Why are all even zeta constants related to Pi ? — 79.113.230.93 (talk) 01:05, 23 April 2013 (UTC)[reply]

Have a look at Basel problem and how the squares could be split into two factors. It is just an indication but hopefully it will explain why for you. Dmcq (talk) 10:59, 23 April 2013 (UTC)[reply]

I did... before posting the question, of course... I just don't really see how it can be generalized... :-\ — 79.113.213.225 (talk) 04:02, 24 April 2013 (UTC)[reply]

Yeah, I guess you're right, it doesn't come out. Um I better extricate myself by showing I was right all along and it is obvious ;-) There's a couple of ways but going back to Euler's rather non-rigorous reasoning you can stick in ${\displaystyle ix}$ for ${\displaystyle x}$ to get

${\displaystyle {\frac {\sin(ix)}{ix}}=\left(1+{\frac {x^{2}}{\pi ^{2}}}\right)\left(1+{\frac {x^{2}}{4\pi ^{2}}}\right)\left(1+{\frac {x^{2}}{9\pi ^{2}}}\right)\cdots }$

which can be multiplied by the original to get the fourth powers as the first term after 1, and in fact if you multiply out the

${\displaystyle {\frac {\sin(x)\sin((ix)}{ix^{2}}}}$

you get

${\displaystyle 1-{\frac {x^{4}}{90}}+\cdots }$

and equating the term with the fourth power as in the original you get

${\displaystyle \sum _{n=1}^{\infty }{\frac {1}{n^{4}}}={\frac {\pi ^{4}}{90}}}$.

Putting in the nth roots of -1 and multiplying n terms like that should give the 2nth value of the zeta function and we'll end up with a rational fraction with the roots gone as they are used symmetrically, and a power of pi on the other. Hope that reasoning is actually all right. Dmcq (talk) 08:58, 24 April 2013 (UTC)[reply]

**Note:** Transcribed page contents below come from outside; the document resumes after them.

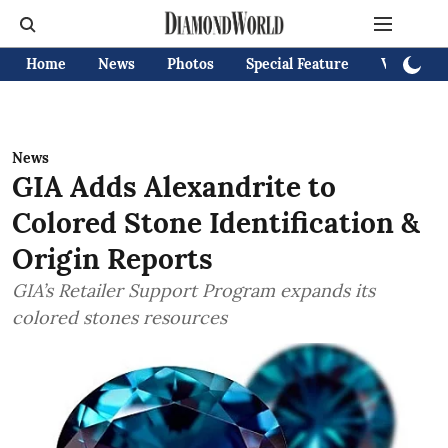
Home
News
Photos
Special Feature
Videos
News
GIA Adds Alexandrite to
Colored Stone Identification &
Origin Reports
GIA’s Retailer Support Program expands its
colored stones resources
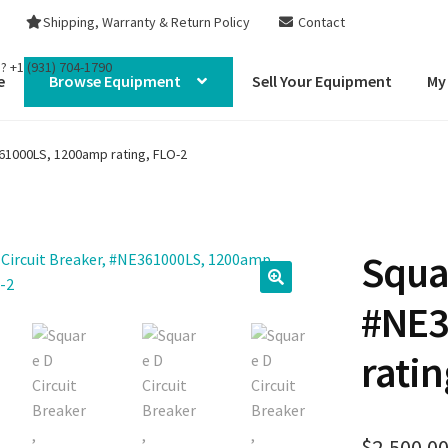
Shipping, Warranty & Return Policy
Contact
s?
+1 (931) 704-1790
e
Browse Equipment
Sell Your Equipment
My
361000LS, 1200amp rating, FLO-2
Squar
#NE3
ratin
$
2,500.0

Euler's rather non-rigorous reasoning — Non-rigorous is fine by me... :-) Ramanujan himself was a total and complete disaster from this perspective, and they were the greatest! Sometimes, some things are just so simple, that no one can see them... — 79.113.213.225 (talk) 10:12, 24 April 2013 (UTC)[reply]

Resolved

In the article Haar wavelet it says "Any continuous real function can be approximated by linear combinations of and their shifted functions." Can someone give me a proof of this fact? Thanks. Money is tight (talk) 07:05, 23 April 2013 (UTC)[reply]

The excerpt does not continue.